§ INSTRUCTIONS FOR THE TASK: All lines of the records below that contain the word "industry" must be listed.
[[ DATA PROVIDED, beginning ]]
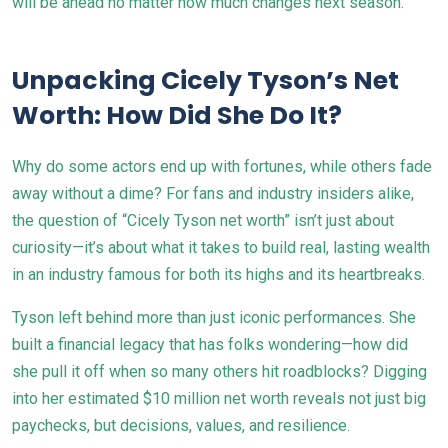
will be ahead no matter how much changes next season.
Unpacking Cicely Tyson’s Net
Worth: How Did She Do It?
Why do some actors end up with fortunes, while others fade
away without a dime? For fans and industry insiders alike,
the question of “Cicely Tyson net worth” isn’t just about
curiosity—it’s about what it takes to build real, lasting wealth
in an industry famous for both its highs and its heartbreaks.
Tyson left behind more than just iconic performances. She
built a financial legacy that has folks wondering—how did
she pull it off when so many others hit roadblocks? Digging
into her estimated $10 million net worth reveals not just big
paychecks, but decisions, values, and resilience.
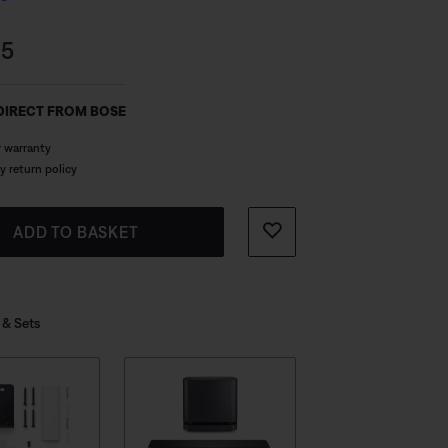
and bass performance.
s:
95
DIRECT FROM BOSE
r warranty
y return policy
ADD TO BASKET
 & Sets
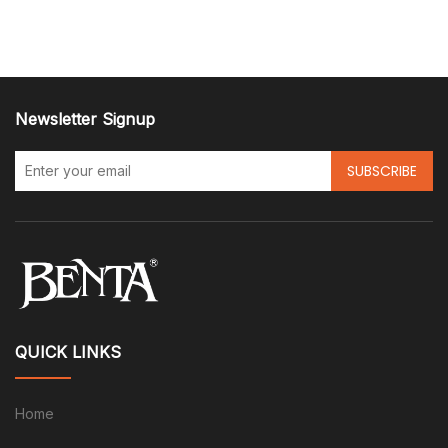
Newsletter Signup
SUBSCRIBE
QUICK LINKS
Home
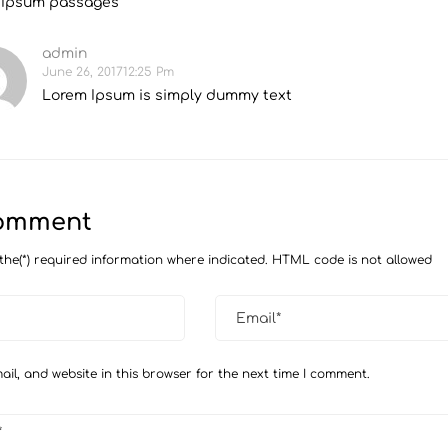
 Ipsum passages
admin
June 26, 201712:25 Pm
Lorem Ipsum is simply dummy text
Comment
the(*) required information where indicated. HTML code is not allowed
il, and website in this browser for the next time I comment.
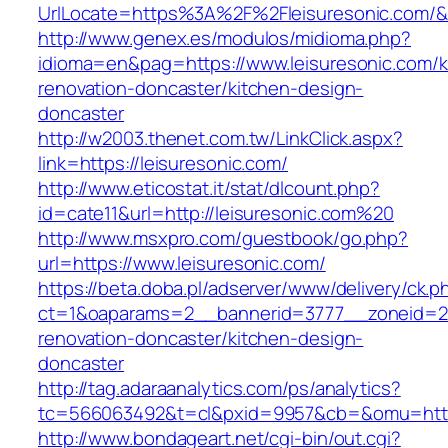
UrlLocate=https%3A%2F%2Fleisuresonic.com/&
http://www.genex.es/modulos/midioma.php?
idioma=en&pag=https://www.leisuresonic.com/k
renovation-doncaster/kitchen-design-
doncaster
http://w2003.thenet.com.tw/LinkClick.aspx?
link=https://leisuresonic.com/
http://www.eticostat.it/stat/dlcount.php?
id=cate11&url=http://leisuresonic.com%20
http://www.msxpro.com/guestbook/go.php?
url=https://www.leisuresonic.com/
https://beta.doba.pl/adserver/www/delivery/ck.p
ct=1&oaparams=2__bannerid=3777__zoneid=24
renovation-doncaster/kitchen-design-
doncaster
http://tag.adaraanalytics.com/ps/analytics?
tc=566063492&t=cl&pxid=9957&cb=&omu=http:
http://www.bondageart.net/cgi-bin/out.cgi?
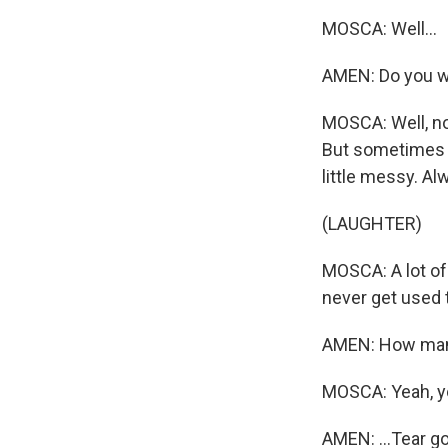
MOSCA: Well...
AMEN: Do you w
MOSCA: Well, no
But sometimes I
little messy. Al
(LAUGHTER)
MOSCA: A lot of 
never get used t
AMEN: How many 
MOSCA: Yeah, you
AMEN: ...Tear go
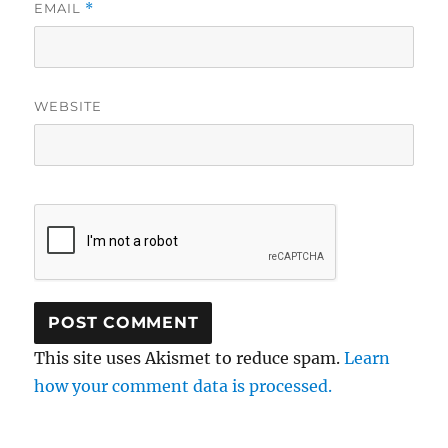
EMAIL
*
WEBSITE
This site uses Akismet to reduce spam.
Learn
how your comment data is processed.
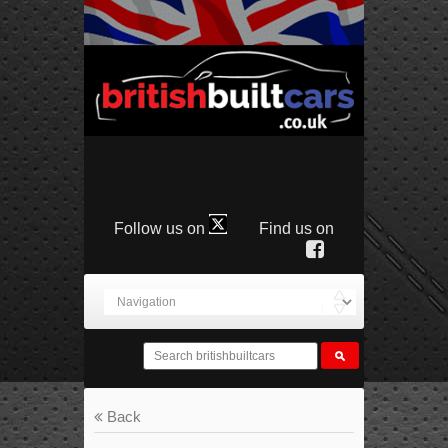
Follow us on
Find us on
Back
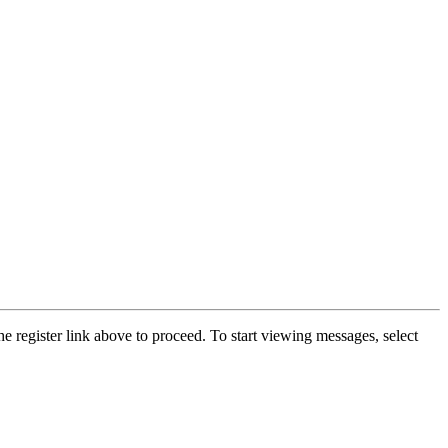
he register link above to proceed. To start viewing messages, select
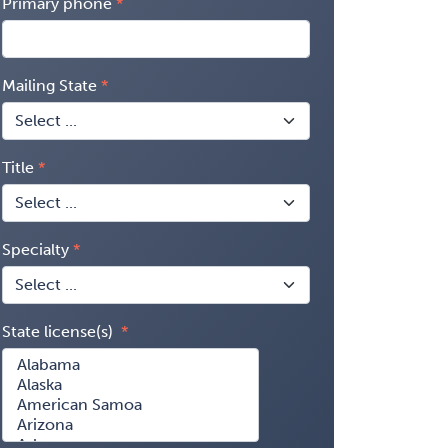
Primary phone
Mailing State
Title
Specialty
State license(s)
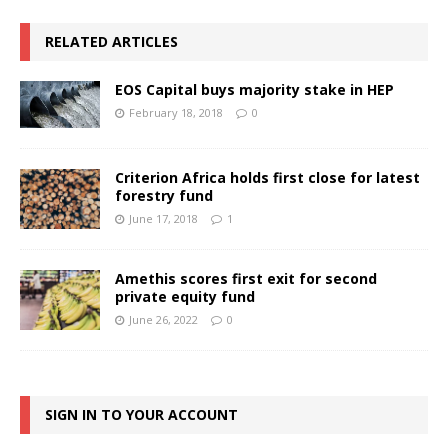
RELATED ARTICLES
EOS Capital buys majority stake in HEP
February 18, 2018
0
Criterion Africa holds first close for latest
forestry fund
June 17, 2018
1
Amethis scores first exit for second
private equity fund
June 26, 2022
0
SIGN IN TO YOUR ACCOUNT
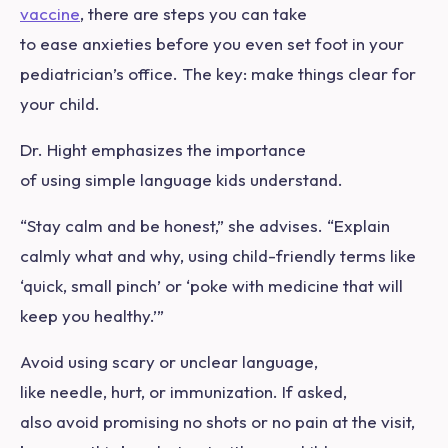
vaccine
, there are steps you can take
to ease anxieties before you even set foot in your
pediatrician’s office. The key: make things clear for
your child.
Dr. Hight emphasizes the importance
of using simple language kids understand.
“Stay calm and be honest,” she advises. “Explain
calmly what and why, using child-friendly terms like
‘quick, small pinch’ or ‘poke with medicine that will
keep you healthy.’”
Avoid using scary or unclear language,
like needle, hurt, or immunization. If asked,
also avoid promising no shots or no pain at the visit,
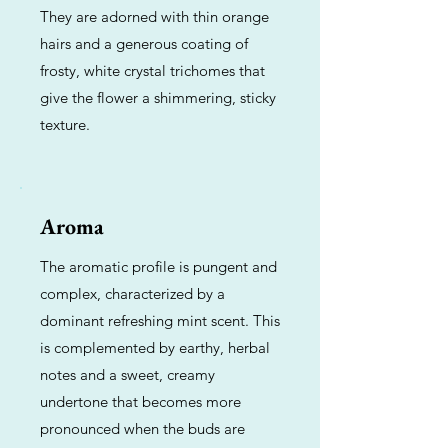
They are adorned with thin orange
hairs and a generous coating of
frosty, white crystal trichomes that
give the flower a shimmering, sticky
texture.
Aroma
The aromatic profile is pungent and
complex, characterized by a
dominant refreshing mint scent. This
is complemented by earthy, herbal
notes and a sweet, creamy
undertone that becomes more
pronounced when the buds are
[[ DATA PROVIDED, end ]]
§ REPLY:
away without a dime? For fans and industry insiders alike,
in an industry famous for both its highs and its heartbreaks.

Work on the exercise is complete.